The principle of least effort is a psychological principle that influences us all. We often choose something over another based on the effort involved in reaching the anticipated end goal. In the process, we trivialize the user experience factor. The UX debt isn’t an easy one to crack if it was thought about much later in the product lifecycle. So is the user experience just like how the design freedom is high in the early stages. The user experience journey should be a parallel process. Address the right need and address it right!

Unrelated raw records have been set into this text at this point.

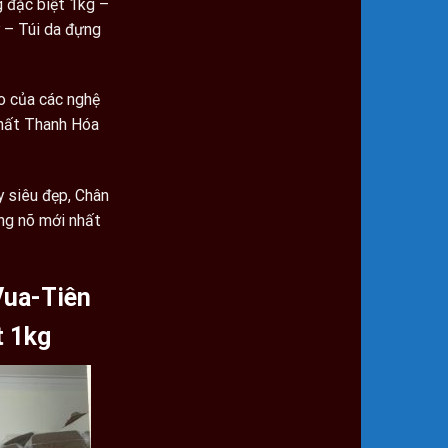
 đặc biệt 1kg –
1.699.000 ₫.
 – Túi da đựng
o của các nghệ
nhất Thanh Hóa
y siêu đẹp, Chân
ng nõ mới nhất
Vua-Tiên
t 1kg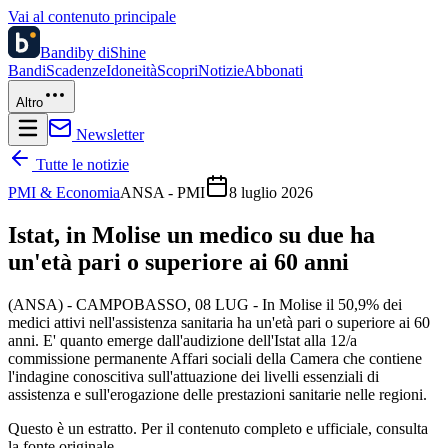
Vai al contenuto principale
Bandi
by diShine
Bandi
Scadenze
Idoneità
Scopri
Notizie
Abbonati
Altro
Newsletter
Tutte le notizie
PMI & Economia
ANSA - PMI
8 luglio 2026
Istat, in Molise un medico su due ha
un'età pari o superiore ai 60 anni
(ANSA) - CAMPOBASSO, 08 LUG - In Molise il 50,9% dei
medici attivi nell'assistenza sanitaria ha un'età pari o superiore ai 60
anni. E' quanto emerge dall'audizione dell'Istat alla 12/a
commissione permanente Affari sociali della Camera che contiene
l'indagine conoscitiva sull'attuazione dei livelli essenziali di
assistenza e sull'erogazione delle prestazioni sanitarie nelle regioni.
Questo è un estratto. Per il contenuto completo e ufficiale, consulta
la fonte originale.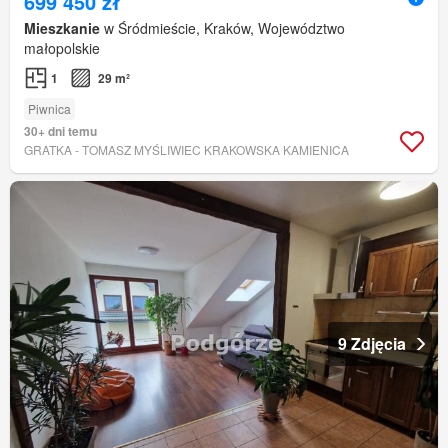
699 450 zł
Mieszkanie
w Śródmieście, Kraków, Województwo
małopolskie
1
29 m²
Piwnica
30+ dni temu
GRATKA - TOMASZ MYŚLIWIEC KRAKOWSKA KAMIENICA
9 Zdjęcia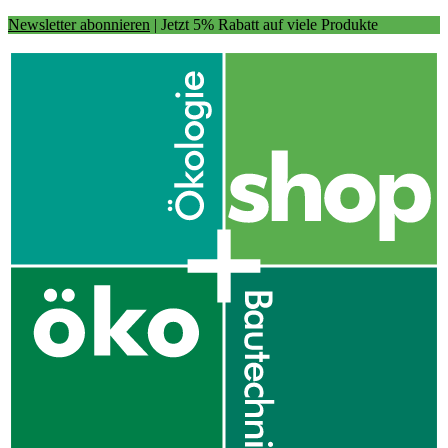
Newsletter abonnieren
| Jetzt 5% Rabatt auf viele Produkte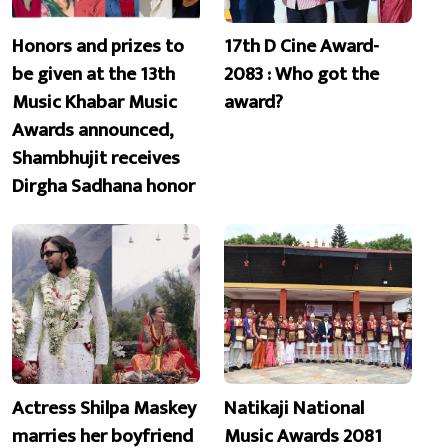
Honors and prizes to
17th D Cine Award-
be given at the 13th
2083 : Who got the
Music Khabar Music
award?
Awards announced,
Shambhujit receives
Dirgha Sadhana honor
Actress Shilpa Maskey
Natikaji National
marries her boyfriend
Music Awards 2081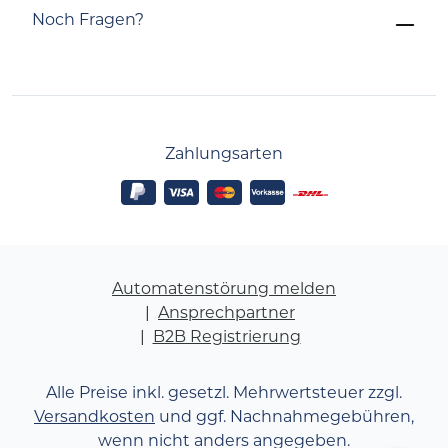
Noch Fragen?
Zahlungsarten
Automatenstörung melden
Ansprechpartner
B2B Registrierung
Alle Preise inkl. gesetzl. Mehrwertsteuer zzgl.
Versandkosten
und ggf. Nachnahmegebühren,
wenn nicht anders angegeben.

A pound of lead or a pound of feathers? — What weighs more?

Familiarity over Facts:

Data while being very useful can be fallacious. The context and environment, in which the measurements happen, play a vital role in deciding the near as well as long term course of action. For example, customer or user satisfaction is paramount and a lot of organizations take this very seriously. But in process of being seen as a very reliable business with happy customers, they employ not-so-worthy methods. Have you seen instances of organizations offering perks (like extended warranty or freebies) for giving them the highest satisfaction score? The customer might give them a perfect score but is that accurate data that can be used?

Source: Dilbert comics

In conclusion, the idea is simple. Have a problem first mindset and NOT a solution first mindset. Keep the context in context while using the data for decision making. Use opportunities for customization through configuration and not based on individual customers. And nothing should outweigh the customer/ user experience.